Work to complete >>
An exact restatement of every record is required.

Record excerpts >>
+ + + +

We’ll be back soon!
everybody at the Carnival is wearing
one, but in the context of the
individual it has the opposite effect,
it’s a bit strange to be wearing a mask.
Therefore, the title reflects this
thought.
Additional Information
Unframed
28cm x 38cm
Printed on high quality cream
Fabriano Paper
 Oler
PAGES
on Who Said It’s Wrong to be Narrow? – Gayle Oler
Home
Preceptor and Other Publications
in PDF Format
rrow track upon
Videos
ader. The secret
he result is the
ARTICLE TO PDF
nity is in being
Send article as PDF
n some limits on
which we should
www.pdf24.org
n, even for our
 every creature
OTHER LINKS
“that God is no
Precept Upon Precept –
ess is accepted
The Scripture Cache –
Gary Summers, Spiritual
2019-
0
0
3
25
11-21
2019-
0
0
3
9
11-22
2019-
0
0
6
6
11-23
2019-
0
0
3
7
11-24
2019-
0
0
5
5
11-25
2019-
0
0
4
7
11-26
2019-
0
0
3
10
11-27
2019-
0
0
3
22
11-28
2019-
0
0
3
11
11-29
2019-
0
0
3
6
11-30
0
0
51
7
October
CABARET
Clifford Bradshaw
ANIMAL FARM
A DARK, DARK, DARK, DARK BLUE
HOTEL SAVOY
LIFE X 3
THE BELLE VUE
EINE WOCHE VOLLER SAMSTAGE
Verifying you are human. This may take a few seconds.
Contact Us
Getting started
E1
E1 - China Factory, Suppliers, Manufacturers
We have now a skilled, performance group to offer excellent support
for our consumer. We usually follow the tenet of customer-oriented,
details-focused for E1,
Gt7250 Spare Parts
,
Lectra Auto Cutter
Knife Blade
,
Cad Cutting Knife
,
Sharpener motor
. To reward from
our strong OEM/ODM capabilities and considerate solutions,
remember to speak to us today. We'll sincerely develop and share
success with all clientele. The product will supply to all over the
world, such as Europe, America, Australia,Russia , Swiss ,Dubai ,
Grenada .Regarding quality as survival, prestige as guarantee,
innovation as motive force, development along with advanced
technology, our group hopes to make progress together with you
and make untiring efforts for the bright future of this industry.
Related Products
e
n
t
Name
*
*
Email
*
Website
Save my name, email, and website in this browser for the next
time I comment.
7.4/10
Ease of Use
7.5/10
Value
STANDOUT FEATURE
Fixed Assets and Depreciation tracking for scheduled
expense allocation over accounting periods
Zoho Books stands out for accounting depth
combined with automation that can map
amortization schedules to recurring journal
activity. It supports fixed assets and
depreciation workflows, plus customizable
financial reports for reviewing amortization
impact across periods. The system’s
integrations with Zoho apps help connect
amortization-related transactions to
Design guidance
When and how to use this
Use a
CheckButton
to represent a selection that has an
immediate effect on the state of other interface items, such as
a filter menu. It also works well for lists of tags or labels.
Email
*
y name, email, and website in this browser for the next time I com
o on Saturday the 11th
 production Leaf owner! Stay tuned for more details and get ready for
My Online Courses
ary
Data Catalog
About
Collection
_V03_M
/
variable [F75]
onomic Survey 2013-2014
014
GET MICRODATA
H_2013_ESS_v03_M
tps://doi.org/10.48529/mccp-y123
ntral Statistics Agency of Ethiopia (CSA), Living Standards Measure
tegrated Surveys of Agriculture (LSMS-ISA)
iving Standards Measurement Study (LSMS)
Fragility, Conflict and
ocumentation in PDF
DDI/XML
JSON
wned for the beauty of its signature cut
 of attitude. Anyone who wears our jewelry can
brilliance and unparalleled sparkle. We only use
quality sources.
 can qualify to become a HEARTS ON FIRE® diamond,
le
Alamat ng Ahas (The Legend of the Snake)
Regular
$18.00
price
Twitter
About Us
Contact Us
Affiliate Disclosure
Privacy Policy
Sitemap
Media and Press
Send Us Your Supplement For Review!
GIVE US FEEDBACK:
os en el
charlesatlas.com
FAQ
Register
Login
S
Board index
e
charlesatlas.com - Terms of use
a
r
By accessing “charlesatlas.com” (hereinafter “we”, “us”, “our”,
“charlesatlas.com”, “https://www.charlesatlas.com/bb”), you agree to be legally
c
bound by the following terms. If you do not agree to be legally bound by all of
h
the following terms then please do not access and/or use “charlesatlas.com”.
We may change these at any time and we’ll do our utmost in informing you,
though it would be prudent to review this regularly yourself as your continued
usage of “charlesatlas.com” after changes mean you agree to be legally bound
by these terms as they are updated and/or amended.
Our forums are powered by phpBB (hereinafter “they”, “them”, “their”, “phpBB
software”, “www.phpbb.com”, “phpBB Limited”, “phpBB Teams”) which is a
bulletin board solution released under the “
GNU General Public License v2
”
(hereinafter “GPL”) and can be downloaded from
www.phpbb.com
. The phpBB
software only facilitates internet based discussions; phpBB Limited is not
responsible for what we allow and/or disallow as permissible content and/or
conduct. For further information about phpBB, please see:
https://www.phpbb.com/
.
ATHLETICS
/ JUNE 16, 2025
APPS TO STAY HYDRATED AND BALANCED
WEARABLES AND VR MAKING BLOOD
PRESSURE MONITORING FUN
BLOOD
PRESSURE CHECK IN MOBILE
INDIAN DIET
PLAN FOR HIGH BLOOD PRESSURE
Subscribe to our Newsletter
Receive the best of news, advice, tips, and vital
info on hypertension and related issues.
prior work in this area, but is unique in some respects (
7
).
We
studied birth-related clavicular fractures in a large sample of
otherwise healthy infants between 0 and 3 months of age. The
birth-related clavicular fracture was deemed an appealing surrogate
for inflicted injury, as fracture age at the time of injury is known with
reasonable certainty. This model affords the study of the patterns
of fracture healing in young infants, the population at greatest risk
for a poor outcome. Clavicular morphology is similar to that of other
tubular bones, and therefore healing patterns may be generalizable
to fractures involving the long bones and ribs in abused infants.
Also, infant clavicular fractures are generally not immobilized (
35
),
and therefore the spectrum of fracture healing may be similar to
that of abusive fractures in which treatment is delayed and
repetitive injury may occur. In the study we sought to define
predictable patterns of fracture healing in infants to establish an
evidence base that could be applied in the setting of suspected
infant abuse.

+ + + +

Answer for this exercise >>
We’ll be back soon!
everybody at the Carnival is wearing
one, but in the context of the
individual it has the opposite effect,
it’s a bit strange to be wearing a mask.
Therefore, the title reflects this
thought.
Additional Information
Unframed
28cm x 38cm
Printed on high quality cream
Fabriano Paper
 Oler
PAGES
on Who Said It’s Wrong to be Narrow? – Gayle Oler
Home
Preceptor and Other Publications
in PDF Format
rrow track upon
Videos
ader. The secret
he result is the
ARTICLE TO PDF
nity is in being
Send article as PDF
n some limits on
which we should
www.pdf24.org
n, even for our
 every creature
OTHER LINKS
“that God is no
Precept Upon Precept –
ess is accepted
The Scripture Cache –
Gary Summers, Spiritual
2019-
0
0
3
25
11-21
2019-
0
0
3
9
11-22
2019-
0
0
6
6
11-23
2019-
0
0
3
7
11-24
2019-
0
0
5
5
11-25
2019-
0
0
4
7
11-26
2019-
0
0
3
10
11-27
2019-
0
0
3
22
11-28
2019-
0
0
3
11
11-29
2019-
0
0
3
6
11-30
0
0
51
7
October
CABARET
Clifford Bradshaw
ANIMAL FARM
A DARK, DARK, DARK, DARK BLUE
HOTEL SAVOY
LIFE X 3
THE BELLE VUE
EINE WOCHE VOLLER SAMSTAGE
Verifying you are human. This may take a few seconds.
Contact Us
Getting started
E1
E1 - China Factory, Suppliers, Manufacturers
We have now a skilled, performance group to offer excellent support
for our consumer. We usually follow the tenet of customer-oriented,
details-focused for E1,
Gt7250 Spare Parts
,
Lectra Auto Cutter
Knife Blade
,
Cad Cutting Knife
,
Sharpener motor
. To reward from
our strong OEM/ODM capabilities and considerate solutions,
remember to speak to us today. We'll sincerely develop and share
success with all clientele. The product will supply to all over the
world, such as Europe, America, Australia,Russia , Swiss ,Dubai ,
Grenada .Regarding quality as survival, prestige as guarantee,
innovation as motive force, development along with advanced
technology, our group hopes to make progress together with you
and make untiring efforts for the bright future of this industry.
Related Products
e
n
t
Name
*
*
Email
*
Website
Save my name, email, and website in this browser for the next
time I comment.
7.4/10
Ease of Use
7.5/10
Value
STANDOUT FEATURE
Fixed Assets and Depreciation tracking for scheduled
expense allocation over accounting periods
Zoho Books stands out for accounting depth
combined with automation that can map
amortization schedules to recurring journal
activity. It supports fixed assets and
depreciation workflows, plus customizable
financial reports for reviewing amortization
impact across periods. The system’s
integrations with Zoho apps help connect
amortization-related transactions to
Design guidance
When and how to use this
Use a
CheckButton
to represent a selection that has an
immediate effect on the state of other interface items, such as
a filter menu. It also works well for lists of tags or labels.
Email
*
y name, email, and website in this browser for the next time I com
o on Saturday the 11th
 production Leaf owner! Stay tuned for more details and get ready for
My Online Courses
ary
Data Catalog
About
Collection
_V03_M
/
variable [F75]
onomic Survey 2013-2014
014
GET MICRODATA
H_2013_ESS_v03_M
tps://doi.org/10.48529/mccp-y123
ntral Statistics Agency of Ethiopia (CSA), Living Standards Measure
tegrated Surveys of Agriculture (LSMS-ISA)
iving Standards Measurement Study (LSMS)
Fragility, Conflict and
ocumentation in PDF
DDI/XML
JSON
wned for the beauty of its signature cut
 of attitude. Anyone who wears our jewelry can
brilliance and unparalleled sparkle. We only use
quality sources.
 can qualify to become a HEARTS ON FIRE® diamond,
le
Alamat ng Ahas (The Legend of the Snake)
Regular
$18.00
price
Twitter
About Us
Contact Us
Affiliate Disclosure
Privacy Policy
Sitemap
Media and Press
Send Us Your Supplement For Review!
GIVE US FEEDBACK:
os en el
charlesatlas.com
FAQ
Register
Login
S
Board index
e
charlesatlas.com - Terms of use
a
r
By accessing “charlesatlas.com” (hereinafter “we”, “us”, “our”,
“charlesatlas.com”, “https://www.charlesatlas.com/bb”), you agree to be legally
c
bound by the following terms. If you do not agree to be legally bound by all of
h
the following terms then please do not access and/or use “charlesatlas.com”.
We may change these at any time and we’ll do our utmost in informing you,
though it would be prudent to review this regularly yourself as your continued
usage of “charlesatlas.com” after changes mean you agree to be legally bound
by these terms as they are updated and/or amended.
Our forums are powered by phpBB (hereinafter “they”, “them”, “their”, “phpBB
software”, “www.phpbb.com”, “phpBB Limited”, “phpBB Teams”) which is a
bulletin board solution released under the “
GNU General Public License v2
”
(hereinafter “GPL”) and can be downloaded from
www.phpbb.com
. The phpBB
software only facilitates internet based discussions; phpBB Limited is not
responsible for what we allow and/or disallow as permissible content and/or
conduct. For further information about phpBB, please see:
https://www.phpbb.com/
.
ATHLETICS
/ JUNE 16, 2025
APPS TO STAY HYDRATED AND BALANCED
WEARABLES AND VR MAKING BLOOD
PRESSURE MONITORING FUN
BLOOD
PRESSURE CHECK IN MOBILE
INDIAN DIET
PLAN FOR HIGH BLOOD PRESSURE
Subscribe to our Newsletter
Receive the best of news, advice, tips, and vital
info on hypertension and related issues.
prior work in this area, but is unique in some respects (
7
).
We
studied birth-related clavicular fractures in a large sample of
otherwise healthy infants between 0 and 3 months of age. The
birth-related clavicular fracture was deemed an appealing surrogate
for inflicted injury, as fracture age at the time of injury is known with
reasonable certainty. This model affords the study of the patterns
of fracture healing in young infants, the population at greatest risk
for a poor outcome. Clavicular morphology is similar to that of other
tubular bones, and therefore healing patterns may be generalizable
to fractures involving the long bones and ribs in abused infants.
Also, infant clavicular fractures are generally not immobilized (
35
),
and therefore the spectrum of fracture healing may be similar to
that of abusive fractures in which treatment is delayed and
repetitive injury may occur. In the study we sought to define
predictable patterns of fracture healing in infants to establish an
evidence base that could be applied in the setting of suspected
infant abuse.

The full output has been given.